La mise en place d'une réglementation bancaire stricte pourrait avoir pour conséquence de déplacer le risque vers d'autres compartiments des marchés de capitaux, par exemple le secteur bancaire parallèle (shadow banking). La migration du risque des institutions qui bénéficient d'un soutien public de facto vers des secteurs du marché où ce sont les investisseurs qui sont sont plus susceptibles d'absorber eux-mêmes les pertes doit être perçue comme un effet salutaire, et non dommageable, du durcissement de la réglementation bancaire. Malgré tout, la migration des risques pourrait devenir un problème et une source d'instabilité si certains secteurs du système financier voyaient s'accumuler des risques susceptibles d'engendrer une instabilité générale, et donc de devenir systémiques. Pour cette raison, les autorités de contrôle bancaire doivent continuer à surveiller les risques à l'échelle systémique, et ne pas s'attacher seulement à des acteurs particuliers du système financier.
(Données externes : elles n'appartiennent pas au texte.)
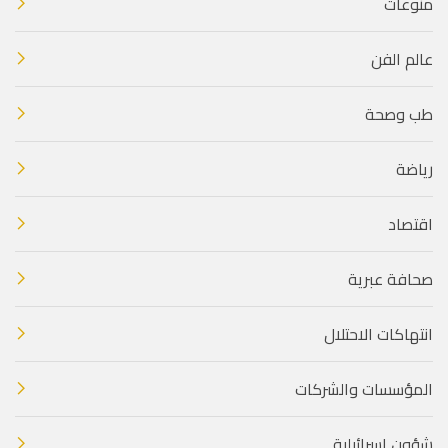
منوعات
عالم الفن
طب وصحة
رياضة
اقتصاد
صحافة عبرية
انتهاكات الاحتلال
المؤسسات والشركات
شؤون إسرائيلية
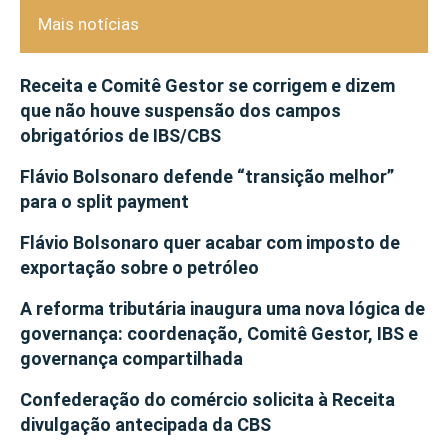
Mais notícias
Receita e Comitê Gestor se corrigem e dizem
que não houve suspensão dos campos
obrigatórios de IBS/CBS
Flávio Bolsonaro defende “transição melhor”
para o split payment
Flávio Bolsonaro quer acabar com imposto de
exportação sobre o petróleo
A reforma tributária inaugura uma nova lógica de
governança: coordenação, Comitê Gestor, IBS e
governança compartilhada
Confederação do comércio solicita à Receita
divulgação antecipada da CBS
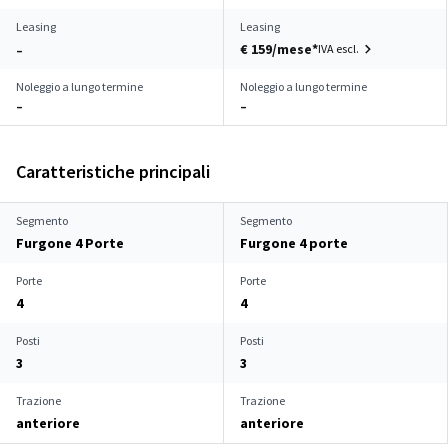
Leasing
Leasing
€ 159/mese*
IVA escl.
–
Noleggio a lungo termine
Noleggio a lungo termine
–
–
Caratteristiche principali
Segmento
Segmento
Furgone 4 Porte
Furgone 4 porte
Porte
Porte
4
4
Posti
Posti
3
3
Trazione
Trazione
anteriore
anteriore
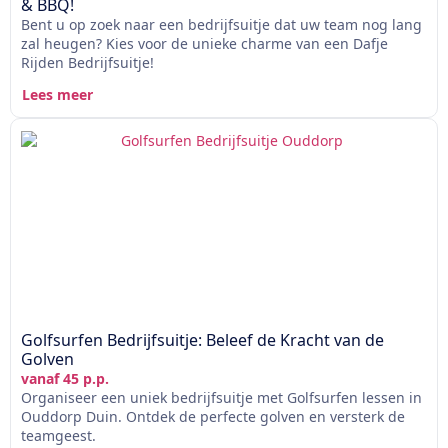
& BBQ!
Bent u op zoek naar een bedrijfsuitje dat uw team nog lang
zal heugen? Kies voor de unieke charme van een Dafje
Rijden Bedrijfsuitje!
Lees meer
Golfsurfen Bedrijfsuitje: Beleef de Kracht van de
Golven
vanaf 45 p.p.
Organiseer een uniek bedrijfsuitje met Golfsurfen lessen in
Ouddorp Duin. Ontdek de perfecte golven en versterk de
teamgeest.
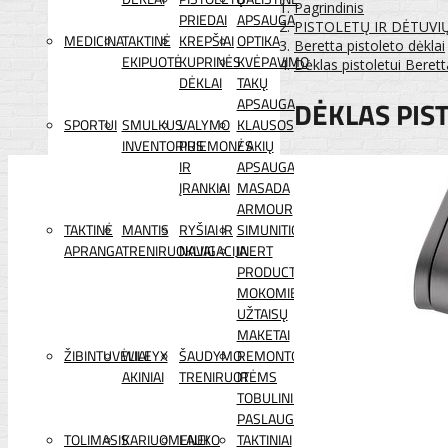
Pagrindinis
PRIEDAI
APSAUGA
PISTOLETŲ IR DĖTUVI
MEDICINA
TAKTINĖ
KREPŠIAI
OPTIKA
Beretta pistoleto dėklai
EKIPUOTĖ
KUPRINĖS
KVĖPAVIMO
Dėklas pistoletui Bere
DĖKLAI
TAKŲ
DĖKLAS PIS
APSAUGA
SPORTUI
SMULKUS
VALYMO
KLAUSOS
INVENTORIUS
PRIEMONĖS
/ AKIŲ
IR
APSAUGA
ĮRANKIAI
MASADA
ARMOUR
TAKTINĖ
MANTIS
RYŠIAI IR
SIMUNITION
APRANGA
TRENIRUOKLIAI
NAVIGACIJA
INERT
PRODUCTS
MOKOMIEJI
UŽTAISŲ
MAKETAI
ŽIBINTUVĖLIAI
WILEYX
ŠAUDYMO
REMONTO
AKINIAI
TRENIRUOTĖMS
IR
TOBULINIMO
PASLAUGOS
TOLIMASIS
KARIUOMENEI
LAUKO
TAKTINIAI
Les niveaux de rémunération pratiqués dans le secteur financier constituent une autre forme d'excès du système. À qualifications, expérience et autres caractéristiques égales, les salariés du secteur financier gagnent en moyenne davantage que les salariés du reste de l'économie, en particulier au sommet de l'échelle des revenus (Denk, 2015). La stabilité financière, l'égalité économique et la confiance du public ne peuvent qu'être renforcées par la mise en œuvre de réformes visant à améliorer les pratiques de rémunération dans le secteur financier, et plus particulièrement à restreindre les modes de rémunération qui récompensent les succès à court terme sans prendre en compte les conséquences à long terme.
Améliorer la structure des financements
Dans la plupart des pays de l'OCDE, le régime fiscal en vigueur encourage les entreprises à se financer par l'emprunt plutôt que par l'apport de fonds propres (cf. graphique 8 infra). Une réforme fiscale permettrait d'améliorer la structure des financements en réduisant ce biais en faveur de la dette qui conduit à un endettement excessif et à une assise en fonds propres insuffisante. Cette situation engendre de l'instabilité, ralentit la croissance et compromet les investissements futurs. Si des réformes fiscales sont engagées pour réduire ce biais, les financements deviendront plus favorables à la croissance à long terme. Les mesures qui encouragent un accès étendu aux placements boursiers, par exemple une politique plus large d'incitation sans contrainte à souscrire à des plans de retraite, peuvent concourir à un meilleur partage des avantages issus de l'expansion des marchés boursiers.
L’amélioration de la structure des financements passe également par une révision de la politique du logement. Bon nombre de politiques d’aide à l’accession à la propriété ont conduit à des cycles d’emballement et d’effondrement du crédit au logement. Une réforme des dispositions fiscales et des réglementations visant à unifier le traitement de toutes les formes de prêt réduirait les incitations qui favorisent la concentration des prêts dans le secteur du logement. Par ailleurs, pour assurer la neutralité du traitement des différentes formes de prêt, il faudrait éliminer graduellement le soutien public au crédit au logement, qui découle actuellement des garanties accordées par l’État et des portefeuilles de titres hypothécaires détenus par les banques centrales. La protection et l’éducation des consommateurs peuvent également être utiles pour éviter une accumulation excessive d’emprunts.